BJS collects data on agency characteristics through two core law enforcement agency surveys: the Census of State and Local Law Enforcement Agencies (CSLLEA) and the Law Enforcement Management and Administrative Statistics (LEMAS) survey.
- CSLLEA collects the number of sworn and civilian personnel by state and type of agency for all publicly funded state, county, local, and tribal law enforcement agencies in the United States. Data collected also include the functions performed by each agency.
- LEMAS collects data from a nationally representative sample of over 3,000 general-purpose law enforcement agencies. Data are collected on agency responsibilities, operating expenditures, job functions of sworn and civilian employees, officer salaries and special pay, demographic characteristics of officers, weapons and armor policies, education and training requirements, technologies employed, vehicles, special units, and community policing activities.
CSLLEA and LEMAS are both primary data collections under the Law Enforcement Core Statistics (LECS) Program.
One difference between a sheriff's office and police department is the jurisdiction that each type of agency covers. While both sheriffs' offices and police departments are law enforcement agencies, sheriffs' offices have countywide jurisdiction and police departments' authority is limited to specific cities, municipalities, towns, or villages. In addition, sheriffs' offices are generally empowered by the state to serve counties and independent cities, while police departments are established under municipal regulations. The head of a sheriff's office is a sheriff who is usually an elected official. The head of a police department is usually the chief, who is typically appointed by a government entity, such as mayor, city manager, or a commissioner.

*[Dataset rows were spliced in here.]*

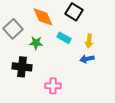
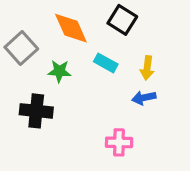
pink cross: (53, 86) -> (119, 142), moved

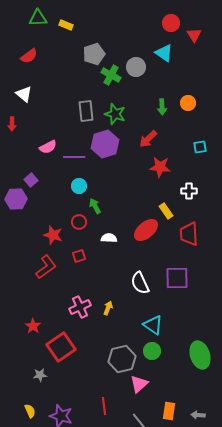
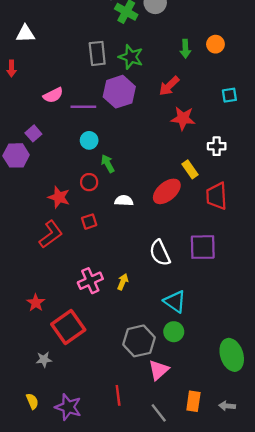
white triangle: (24, 94) -> (25, 34), turned -42
green ellipse: (200, 355) -> (232, 355), moved

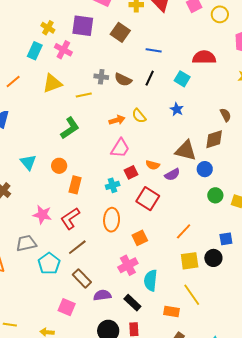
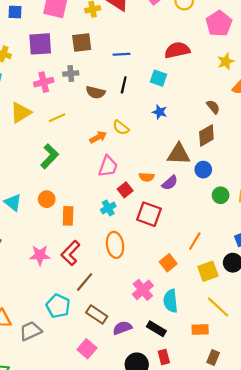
brown square: (120, 32) -> (82, 42), turned -30
pink cross: (63, 50) -> (44, 82), moved, turned -30
gray cross: (101, 77) -> (71, 74), moved
orange square: (140, 238) -> (168, 263), moved
gray trapezoid: (26, 243) -> (31, 331), moved
pink square: (67, 307) -> (87, 349), turned 30

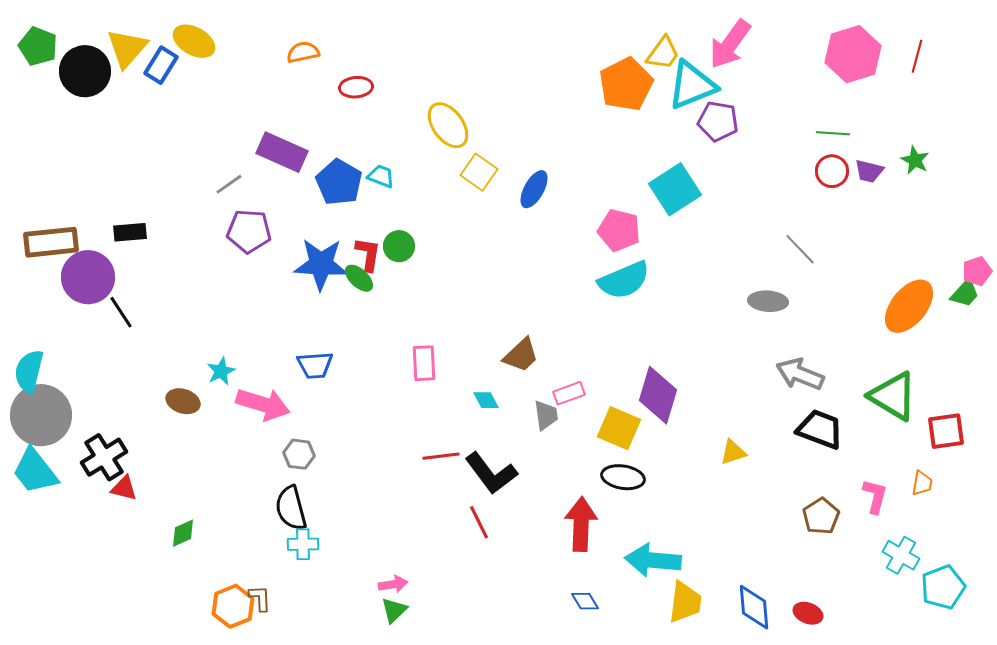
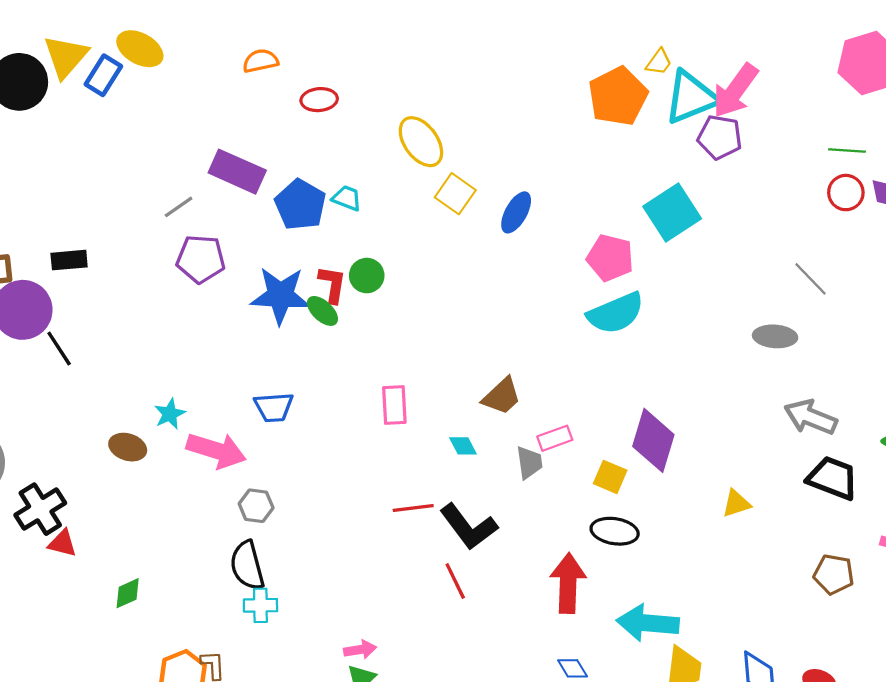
pink arrow: (730, 44) -> (735, 91), moved
yellow trapezoid: (663, 53) -> (659, 62), size x0.7
yellow square: (619, 428) -> (610, 477), size x0.7
brown pentagon: (821, 516) -> (834, 574), turned -30

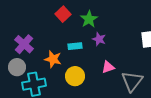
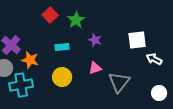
purple star: (99, 39) -> (95, 40), moved
orange star: (53, 59) -> (30, 60), moved

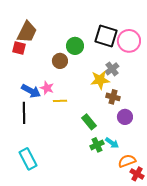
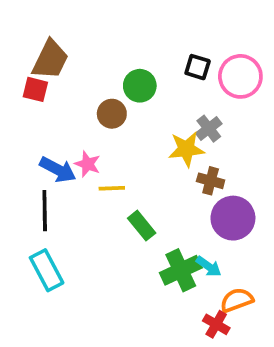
black square: (106, 36) -> (198, 67), size x0.6
purple circle: (125, 117) -> (233, 218), size x1.5
green rectangle: (89, 122) -> (142, 226), moved
green cross: (97, 145) -> (181, 270), size x1.5
cyan rectangle: (28, 159) -> (47, 270), moved
red cross: (137, 174) -> (216, 324), moved

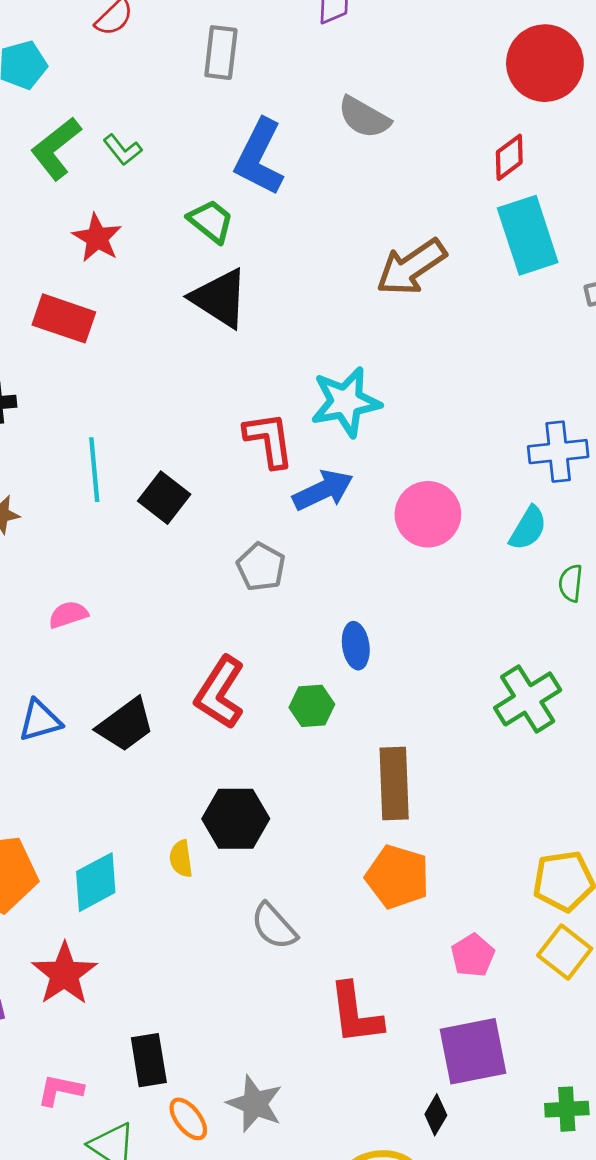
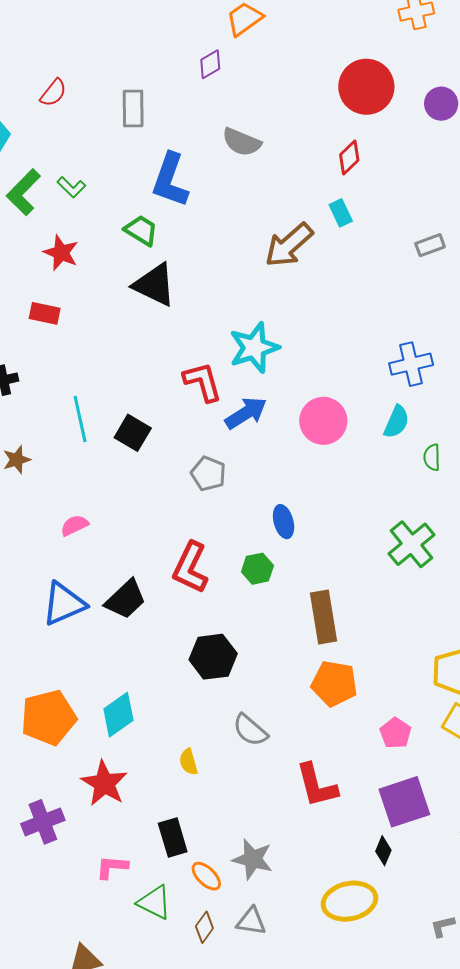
cyan rectangle: (528, 235) -> (341, 213), moved, size x0.5
red rectangle: (64, 318) -> (45, 313), size x0.7
blue triangle: (40, 720) -> (64, 604), size x1.4
yellow semicircle: (181, 859) -> (188, 762), moved

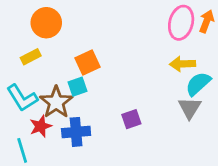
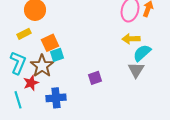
orange square: (87, 62) -> (50, 43), moved
cyan L-shape: (22, 98) -> (18, 63), turned -125
blue cross: (76, 132) -> (56, 98), moved

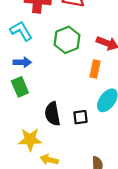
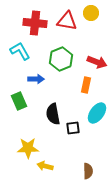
blue arrow: (22, 62) -> (36, 79), moved
black semicircle: (52, 114) -> (53, 114), moved

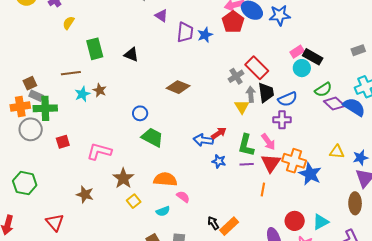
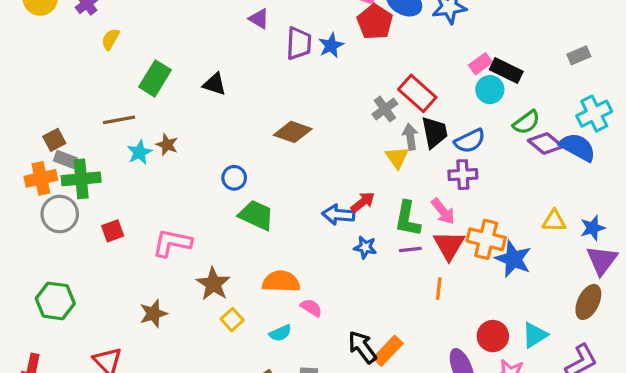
green rectangle: (95, 49) -> (155, 78), turned 50
brown star: (85, 195) -> (153, 314), turned -30
brown ellipse: (355, 203) -> (588, 302), turned 30
black arrow: (213, 223) -> (362, 347), size x1.5

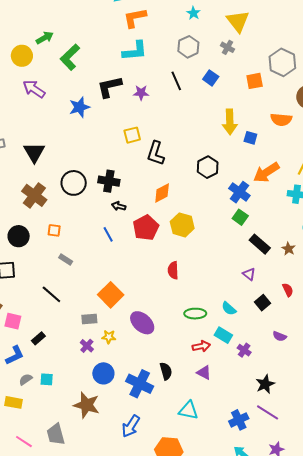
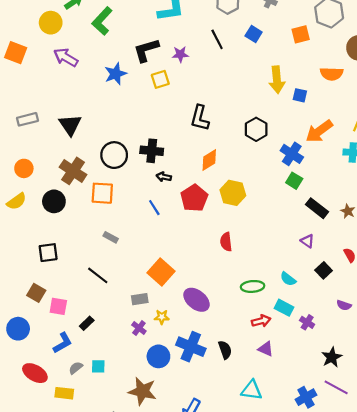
yellow square: (132, 135) -> (160, 79), moved
orange square: (54, 230) -> (102, 193), moved, size x1.6
black circle: (19, 236) -> (54, 201), moved
blue cross: (140, 384) -> (191, 347), moved

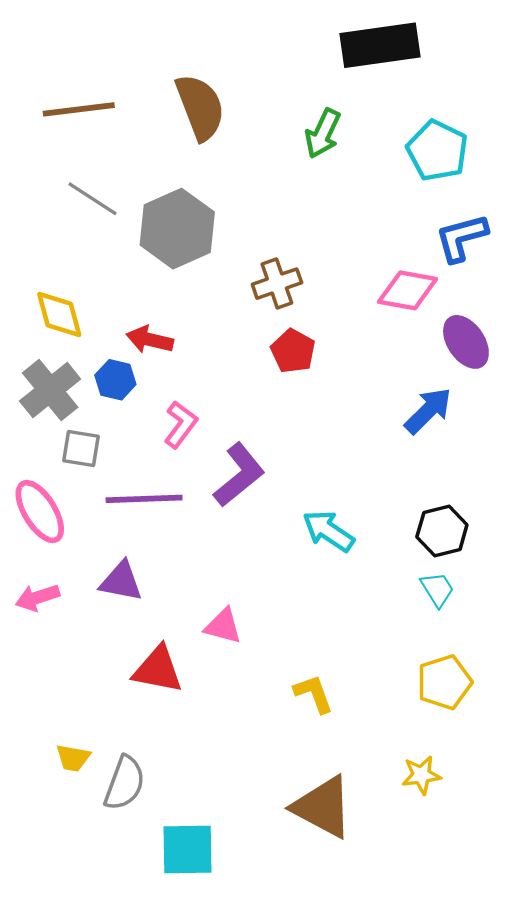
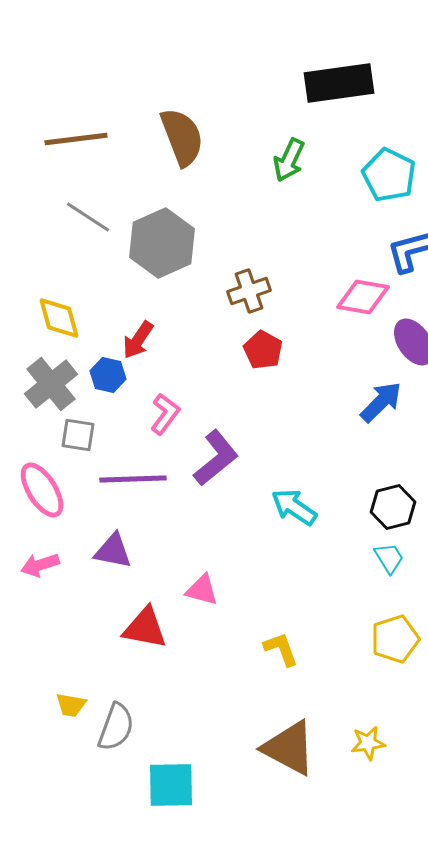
red arrow: (150, 340) -> (138, 340), turned -69
yellow star: (421, 775) -> (368, 743), moved

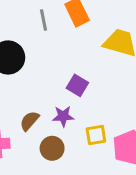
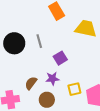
gray line: (44, 20) -> (39, 41), moved
purple square: (77, 85) -> (60, 58), turned 32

In 2020, about 14% of full-time sworn officers employed by local police departments and sheriffs’ offices were female. As of 2020, 4% of local police chiefs and 1% of sheriffs were female. About 9% of intermediate supervisors (those between chiefs and sergeants or first-line supervisors) in local police departments and 10% in sheriffs’ offices were female. About 10% of first-line supervisors (sergeants) in local police departments and 12% in sheriffs’ offices were female.
According to the 2020 BJS Law Enforcement and Management Administrative Statistics (LEMAS) survey, departments serving 100,000 to 249,999 and 50,000 to 99,999 residents had the lowest average ratio (1.6 officers per 1,000 residents). Departments serving populations of 1 million or more had 3.0 officers per 1,000 residents.